These remarks do not reflect great political wisdom. After all, Netanyahu is still in the midst of a difficult battle to change the face of the economy. If the recession is over and everything is so rosy, why continue with the painful budget cuts, public-sector layoffs and salary reductions? Netanyahu's declaration that the economy is already recovering will not help him in his negotiations with the Histadrut.

The figures themselves are indeed surprising. Why do they suddenly indicate economic growth at a time when the media is full of dire news about layoffs, factory closures and bounced checks? The answer lies in a 24.2 percent jump in exports, driven by a devaluation of the shekel and improved economies abroad that boosted demand for Israeli goods.

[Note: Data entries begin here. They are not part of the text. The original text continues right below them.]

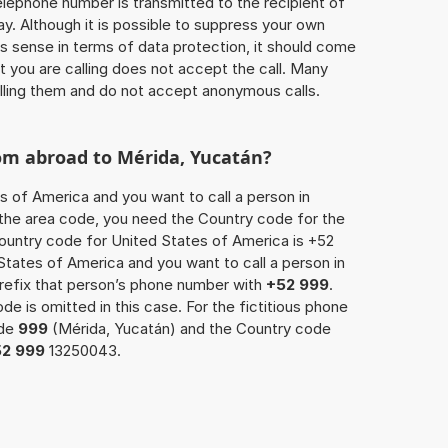
 telephone number is transmitted to the recipient of
ay. Although it is possible to suppress your own
 sense in terms of data protection, it should come
at you are calling does not accept the call. Many
lling them and do not accept anonymous calls.
rom abroad to Mérida, Yucatán?
s of America and you want to call a person in
o the area code, you need the Country code for the
Country code for United States of America is +52
d States of America and you want to call a person in
prefix that person’s phone number with
+52 999
.
de is omitted in this case. For the fictitious phone
ode
999
(Mérida, Yucatán) and the Country code
52 999
13250043.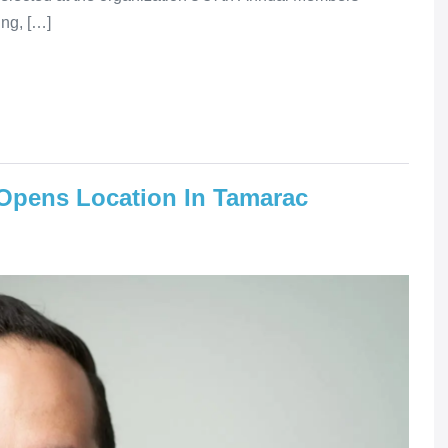
ing, […]
Opens Location In Tamarac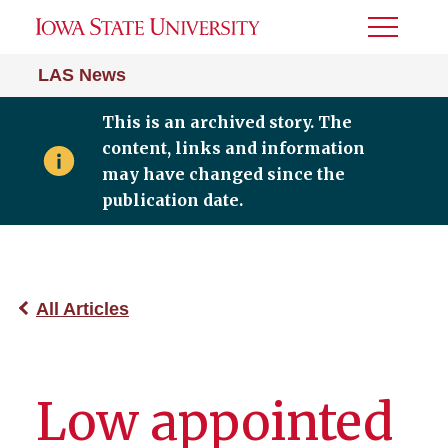
Toggle
Menu
LAS News
This is an archived story. The
content, links and information
may have changed since the
publication date.
All Articles
Low appointed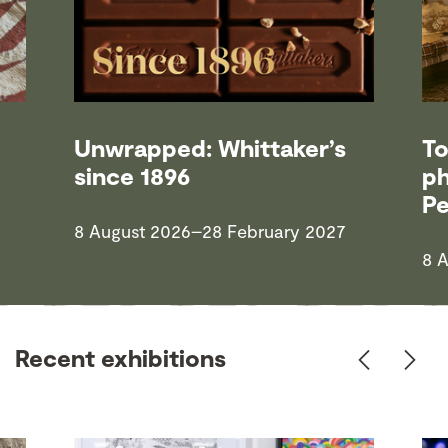
Unwrapped: Whittaker’s
To
since 1896
ph
P
8 August 2026–28 February 2027
8 
Recent exhibitions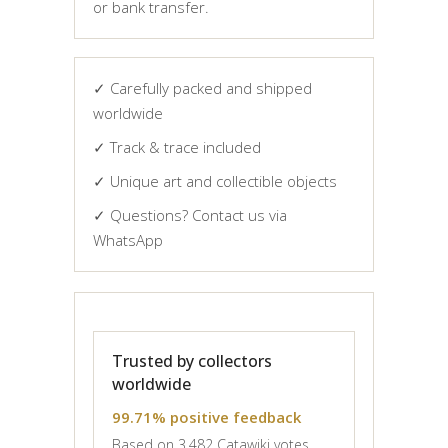
or bank transfer.
✓ Carefully packed and shipped
worldwide
✓ Track & trace included
✓ Unique art and collectible objects
✓ Questions? Contact us via
WhatsApp
Trusted by collectors
worldwide
99.71% positive feedback
Based on 3,482 Catawiki votes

The second positive economic indicator is the 6.2 percent increase in private consumption during the third quarter. This is clearly a result of the cease-fire (hudna) that lasted for more than half of this three-month period (from the beginning of July through August 20). The respite from terror attacks unleashed the suppressed demand to get out to stores and shopping malls.

On the down side, there was a disturbing 10 percent decline in investment during the third quarter. It's clear that sustained growth requires a steady influx of investment. The sharp jump in economic figures from one quarter to the next also indicates that we are still far from real growth - despite the finance minister's declarations.

During his term as prime minister, from 1996-99, Netanyahu made similar pronouncements about a transition to economic growth. But per capita growth remained around zero during his term, due to the abrupt transition from negotiations and relative quiet with the Palestinians to a state of renewed warfare and ever-present fear of terror attacks.

The same problem exists today, but even more so. Per capita GDP now stands at $15,000 - the same standard of living we had in 1995. That is, the economy has backtracked eight years during the three years of intifada.

New research by economic professors Danny Sidon and Zvi Eckstein indicates that even if the global economy and the high-tech sector rebound, there is no real chance of significant economic growth in Israel as long as it continues to be plagued by terrorism. In this situation, the best we can hope for is an annual growth rate of 2 percent, which represents a stagnant standard of living (since population growth is also about 2 percent) - instead of the 5 percent growth rate that Netanyahu, or any other finance minister, should be aiming to achieve.